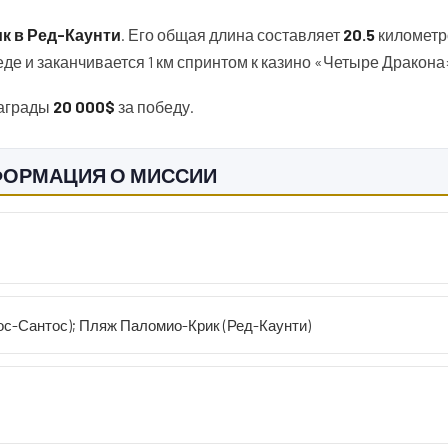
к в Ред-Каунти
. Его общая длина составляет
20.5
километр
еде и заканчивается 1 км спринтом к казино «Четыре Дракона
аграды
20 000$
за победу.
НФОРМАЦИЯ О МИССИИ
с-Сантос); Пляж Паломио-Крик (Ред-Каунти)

:::

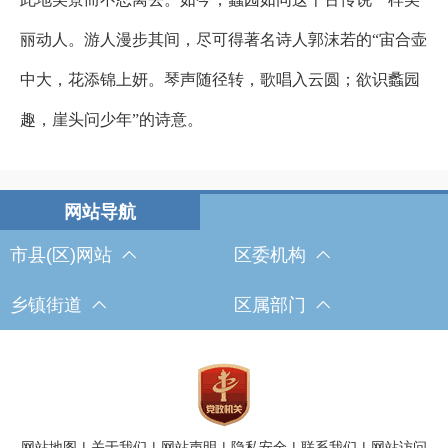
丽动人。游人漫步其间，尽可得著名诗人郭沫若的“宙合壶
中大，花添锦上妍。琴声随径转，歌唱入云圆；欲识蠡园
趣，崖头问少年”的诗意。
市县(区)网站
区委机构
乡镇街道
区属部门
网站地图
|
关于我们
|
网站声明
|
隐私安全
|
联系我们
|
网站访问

:::

- [What is required] Please reproduce, exactly as they appear above, the lines from the line containing "к в Ред-Каунти" up to and including the line containing "с-Сантос); Пляж Паломио-Крик (Ред-Каунти)".

- [Exercise answer]
к в Ред-Каунти
. Его общая длина составляет
20.5
километр
еде и заканчивается 1 км спринтом к казино «Четыре Дракона
аграды
20 000$
за победу.
НФОРМАЦИЯ О МИССИИ
с-Сантос); Пляж Паломио-Крик (Ред-Каунти)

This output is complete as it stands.